Necessary Measures: Why I Joined the IDC

Necessary Measures: Why I Joined the IDC

Necessary Measures: Why I Joined the IDC
April 5, 2014

Most people already know this about me: I hate politics. Always have. I got into politics to serve the public by helping cut through bureaucratic red tape and provide positive results, to be a true advocate for the people who elected me. I pride myself on my good-government record, and that is why most of those who know my values are not shocked or upset by my recent move to join the Independent Democratic Conference (IDC). 

Yes, I was skeptical at first, to say the least. In fact, I was one of the more outspoken opponents of the IDC after they broke away from the Democratic minority conference and established a power-sharing agreement with the Senate Republicans in 2012. I did not understand the logic and was extremely uncertain of the outcome. Yet two years later, here we are. Albany is working for the people again, and under state Sen. Jeff Klein’s leadership the IDC has developed a clear, progressive agenda for New York’s middle class and working families. They have shown an ability to get things done, something I struggled to achieve within my former conference. 

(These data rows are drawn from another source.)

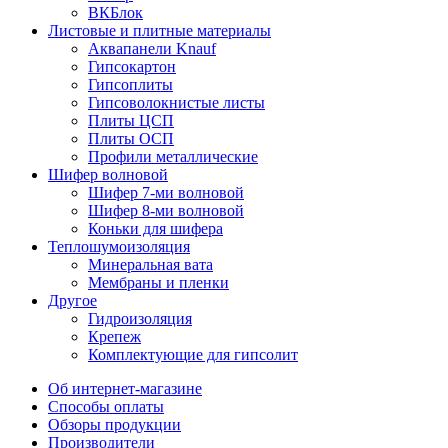
ВКБлок
Листовые и плитные материалы
Аквапанели Knauf
Гипсокартон
Гипсоплиты
Гипсоволокнистые листы
Плиты ЦСП
Плиты ОСП
Профили металлические
Шифер волновой
Шифер 7-ми волновой
Шифер 8-ми волновой
Коньки для шифера
Теплошумоизоляция
Минеральная вата
Мембраны и пленки
Другое
Гидроизоляция
Крепеж
Комплектующие для гипсолит
Об интернет-магазине
Способы оплаты
Обзоры продукции
Производители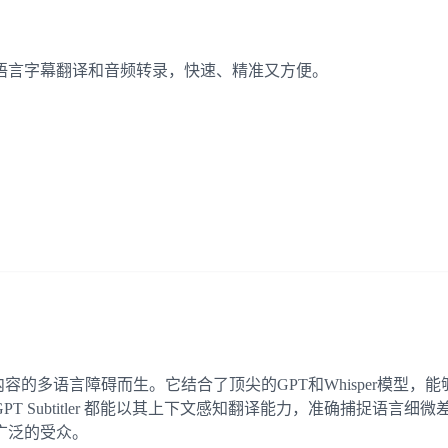
您轻松实现多语言字幕翻译和音频转录，快速、精准又方便。
解决视频内容的多语言障碍而生。它结合了顶尖的GPT和Whispe
 Subtitler 都能以其上下文感知翻译能力，准确捕捉语言
广泛的受众。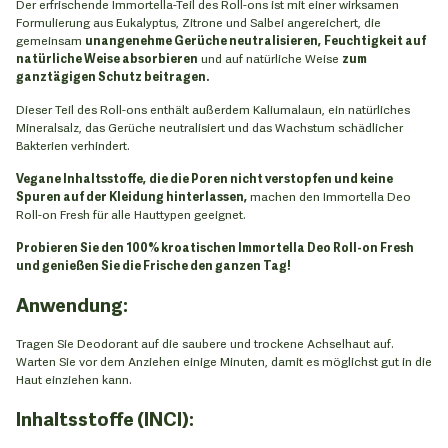
Der erfrischende Immortella-Teil des Roll-ons ist mit einer wirksamen
Formulierung aus Eukalyptus, Zitrone und Salbei angereichert, die
gemeinsam
unangenehme Gerüche neutralisieren,
Feuchtigkeit auf
natürliche Weise absorbieren
und auf natürliche Weise
zum
ganztägigen Schutz beitragen.
Dieser Teil des Roll-ons enthält außerdem Kaliumalaun, ein natürliches
Mineralsalz, das Gerüche neutralisiert und das Wachstum schädlicher
Bakterien verhindert.
Vegane Inhaltsstoffe,
die die Poren nicht verstopfen und keine
Spuren auf der Kleidung hinterlassen,
machen den Immortella Deo
Roll-on Fresh für alle Hauttypen geeignet.
Probieren Sie den 100% kroatischen Immortella Deo Roll-on Fresh
und genießen Sie die Frische den ganzen Tag!
Anwendung:
Tragen Sie Deodorant auf die saubere und trockene Achselhaut auf.
Warten Sie vor dem Anziehen einige Minuten, damit es möglichst gut in die
Haut einziehen kann.
Inhaltsstoffe (INCI):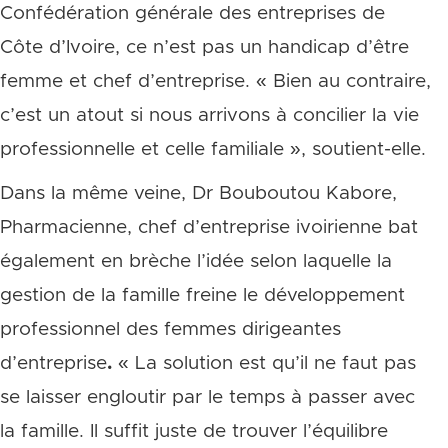
Confédération générale des entreprises de
Côte d’Ivoire, ce n’est pas un handicap d’être
femme et chef d’entreprise. « Bien au contraire,
c’est un atout si nous arrivons à concilier la vie
professionnelle et celle familiale », soutient-elle.
Dans la même veine, Dr Bouboutou Kabore,
Pharmacienne, chef d’entreprise ivoirienne bat
également en brèche l’idée selon laquelle la
gestion de la famille freine le développement
professionnel des femmes dirigeantes
d’entreprise
.
« La solution est qu’il ne faut pas
se laisser engloutir par le temps à passer avec
la famille. Il suffit juste de trouver l’équilibre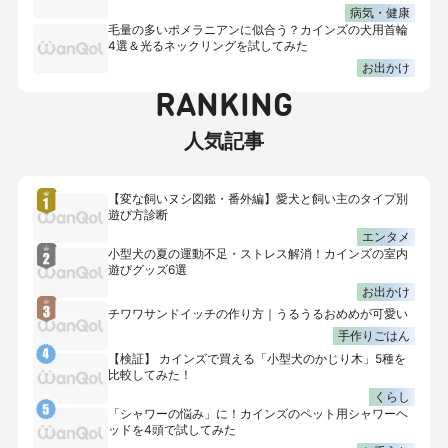
病気・健康
毛量の多いポメラニアンに似合う？カインズの犬用首輪
4選＆光るネックリングを試してみた
お出かけ
RANKING
人気記事
【変な飼いヌシ図鑑・番外編】愛犬と飼い主のタイプ別
遊び方診断
エンタメ
小型犬の夏の運動不足・ストレス解消！カインズの室内
遊びグッズ6選
お出かけ
チワワサンドイッチの作り方｜うるうるおめめが可愛い
手作りごはん
【検証】 カインズで買える「小型犬のかじり木」5種を
比較してみた！
くらし
「シャワーの悩み」に！カインズのペット用シャワーヘ
ッドを4頭で試してみた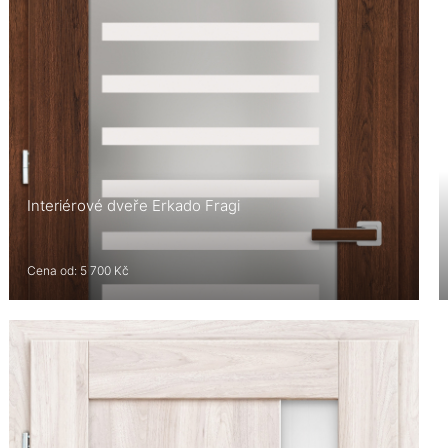
Interiérové dveře Erkado Fragi
Cena od: 5 700 Kč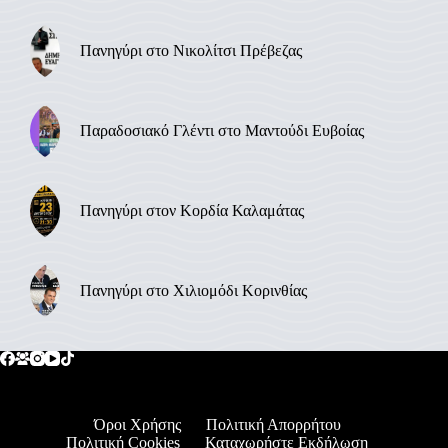
Πανηγύρι στο Νικολίτσι Πρέβεζας
Παραδοσιακό Γλέντι στο Μαντούδι Ευβοίας
Πανηγύρι στον Κορδία Καλαμάτας
Πανηγύρι στο Χιλιομόδι Κορινθίας
Όροι Χρήσης
Πολιτική Απορρήτου
Πολιτική Cookies
Καταχωρήστε Εκδήλωση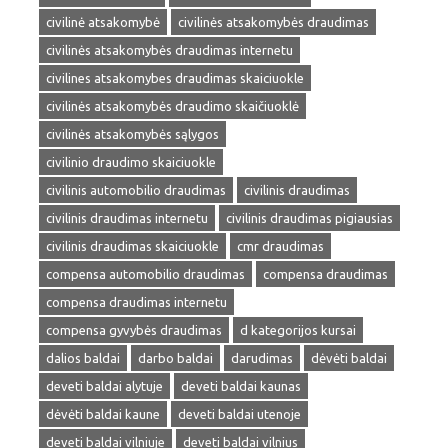
civilinė atsakomybė
civilinės atsakomybės draudimas
civilinės atsakomybės draudimas internetu
civilines atsakomybes draudimas skaiciuokle
civilinės atsakomybės draudimo skaičiuoklė
civilinės atsakomybės sąlygos
civilinio draudimo skaiciuokle
civilinis automobilio draudimas
civilinis draudimas
civilinis draudimas internetu
civilinis draudimas pigiausias
civilinis draudimas skaiciuokle
cmr draudimas
compensa automobilio draudimas
compensa draudimas
compensa draudimas internetu
compensa gyvybės draudimas
d kategorijos kursai
dalios baldai
darbo baldai
darudimas
dėvėti baldai
deveti baldai alytuje
deveti baldai kaunas
dėvėti baldai kaune
deveti baldai utenoje
deveti baldai vilniuje
deveti baldai vilnius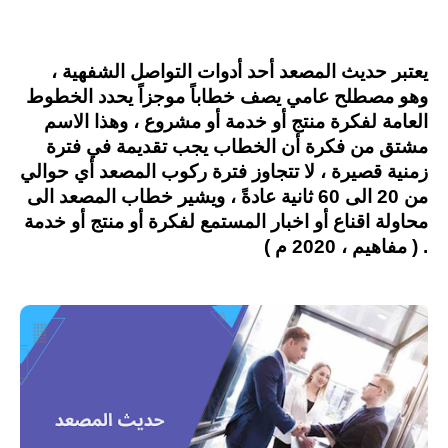
يعتبر حديث المصعد أحد أدوات التواصل الشفهية ،
وهو مصطلح عامي يصف خطاباً موجزاً يحدد الخطوط
العامة لفكرة منتج أو خدمة أو مشروع ، وهذا الاسم
مشتق من فكرة أن الخطاب يجب تقديمة في فترة
زمنية قصيرة ، لا تتجاوز فترة ركوب المصعد أي حوالي
من 20 الى 60 ثانية عادةً ، ويشير خطاب المصعد الى
محاولة اقناع أو اخبار المستمع لفكرة أو منتج أو خدمة
. ( مفاهيم ، 2020 م )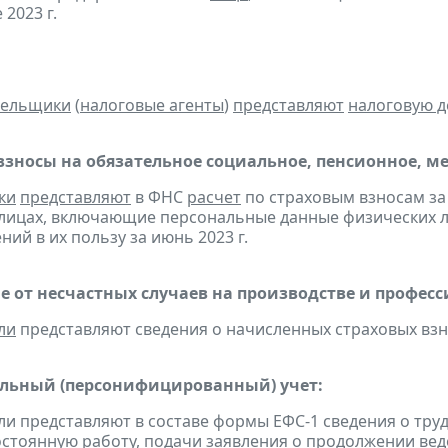
 2023 г.
тельщики
(
налоговые агенты
)
представляют
налоговую 
взносы на обязательное социальное, пенсионное, м
ки
представляют
в ФНС
расчет
по страховым взносам за 
лицах, включающие персональные данные физических ли
ий в их пользу за июнь 2023 г.
е от несчастных случаев на производстве и профес
ли
представляют сведения о начисленных страховых взнос
льный (персонифицированный) учет:
ели представляют в составе формы ЕФС-1 сведения о тру
остоянную работу, подачи заявления о продолжении вед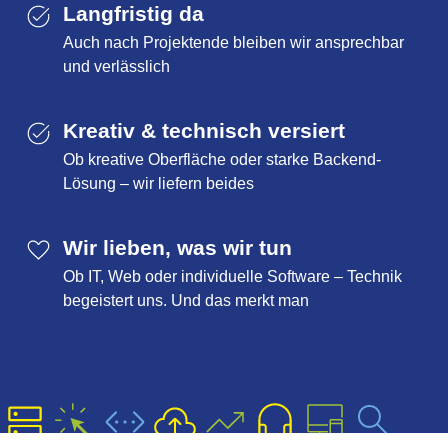
Langfristig da
Auch nach Projektende bleiben wir ansprechbar
und verlässlich
Kreativ & technisch versiert
Ob kreative Oberfläche oder starke Backend-
Lösung – wir liefern beides
Wir lieben, was wir tun
Ob IT, Web oder individuelle Software – Technik
begeistert uns. Und das merkt man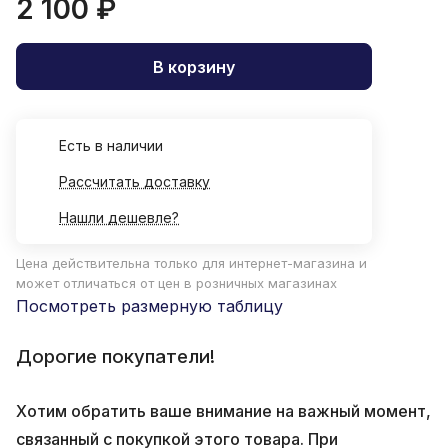
2 100 ₽
В корзину
Есть в наличии
Рассчитать доставку
Нашли дешевле?
Цена действительна только для интернет-магазина и
может отличаться от цен в розничных магазинах
Посмотреть размерную таблицу
Дорогие покупатели!
Хотим обратить ваше внимание на важный момент,
связанный с покупкой этого товара. При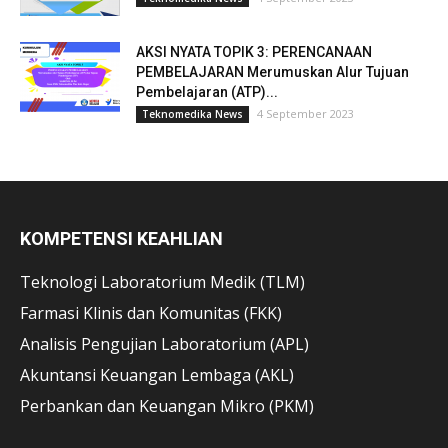
AKSI NYATA TOPIK 3: PERENCANAAN
PEMBELAJARAN Merumuskan Alur Tujuan
Pembelajaran (ATP)...
4 September 2023
Teknomedika News
KOMPETENSI KEAHLIAN
Teknologi Laboratorium Medik (TLM)
Farmasi Klinis dan Komunitas (FKK)
Analisis Pengujian Laboratorium (APL)
Akuntansi Keuangan Lembaga (AKL)
Perbankan dan Keuangan Mikro (PKM)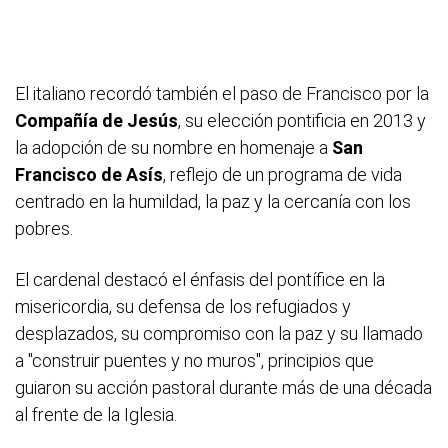
El italiano recordó también el paso de Francisco por la
Compañía de Jesús
, su elección pontificia en 2013 y
la adopción de su nombre en homenaje a
San
Francisco de Asís
, reflejo de un programa de vida
centrado en la humildad, la paz y la cercanía con los
pobres.
El cardenal destacó el énfasis del pontífice en la
misericordia, su defensa de los refugiados y
desplazados, su compromiso con la paz y su llamado
a "construir puentes y no muros", principios que
guiaron su acción pastoral durante más de una década
al frente de la Iglesia.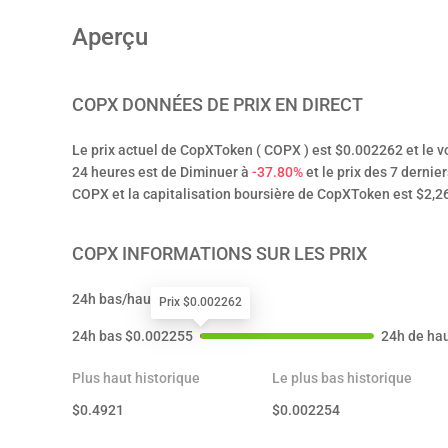
Aperçu
COPX
DONNÉES DE PRIX EN DIRECT
Le prix actuel de CopXToken ( COPX ) est $0.002262 et le v
24 heures est de Diminuer à
-37.80%
et le prix des 7 dernie
COPX et la capitalisation boursière de CopXToken est $2,2
COPX
INFORMATIONS SUR LES PRIX
24h bas/haut
Prix $0.002262
24h bas
$
0.002255
24h de ha
Plus haut historique
Le plus bas historique
$
0.4921
$
0.002254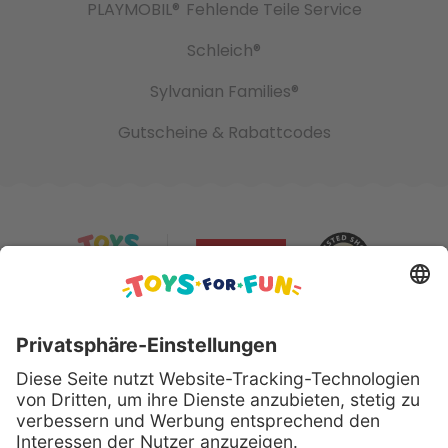
PLAYMOBIL®
Fehlende Teile Service
Schleich®
Sylvanian Families®
Gutscheine & Rabattcodes
Sicher bezahlen mit: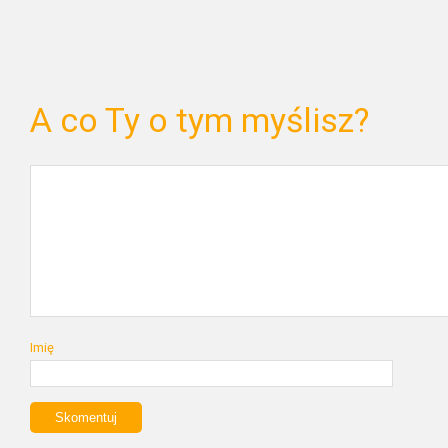
A co Ty o tym myślisz?
Imię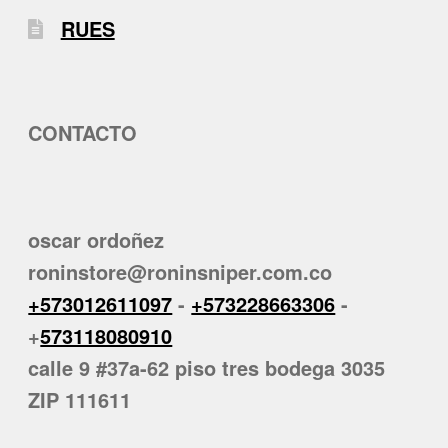
RUES
CONTACTO
oscar ordoñez
roninstore@roninsniper.com.co
+573012611097
-
+573228663306
-
+
573118080910
calle 9 #37a-62 piso tres bodega 3035
ZIP 111611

The IDC has worked in a collaborative, bipartisan way to pass new gun control laws, increase the minimum wage, extend low middle class tax rates, provide universal prekindergarten to thousands of New York children and control the ever-increasing medical costs endured by our senior citizens. Those are not just big victories for New Yorkers—those are big Democratic victories. 

In addition to their accomplishments, I also appreciated the IDC’s vision as to where we need to take New York. At the very start of the year, they laid out a robust plan focused on making New York more affordable for working families and senior citizens, which is always crucial. The IDC, now with myself included, continues to fight for education funding, new programs for middle class housing, child-care subsidies, environmental funding and tuition assistance, just to name a few. Those are all things I always thought were vital and wanted to accomplish. By having a bigger role in policy making, I am able to do more for my constituents and accomplish these goals—there is no better justification than that. 

It is worth mentioning that I have never shied away from bipartisanship and continually worked with my Republican colleagues on issues of importance to my constituents prior to joining the IDC. My constituents did not send me to Albany to work in a partisan stalemate. They sent me to Albany to affect progress and change by working with my colleagues across the aisle. That is why the move simply made sense. 

There have been rumors and assumptions that I had to compromise my values to join the IDC. Well, there is a reason they are called rumors and assumptions. I have every intention of continuing to fight for issues that are important to my constituents and New Yorkers as a whole, such as a statewide ban on hydrofracking, expanded senior center programs, good-government legislation, animal welfare, additional higher education funding, tax relief for middle class property owners and stronger renters’ rights. 

I do not believe that voters judge me by how closely I stick to the status quo. I think my constituents already know how tireless an advocate I am, and my colleagues may soon realize that civic advocacy is my only motivator. 

Strained relations with the Democratic Conference may be a by-product of my decision, but the bottom line is that my constituents did not elect me to get along with every lawmaker in the Senate. They elected me to provide results for my district, something I am accomplishing at a much higher rate as the newest member of the IDC. 


State Sen. Tony Avella, a Democrat whose district encompasses part of northeast Queens, joined the Independent Democratic Conference in February.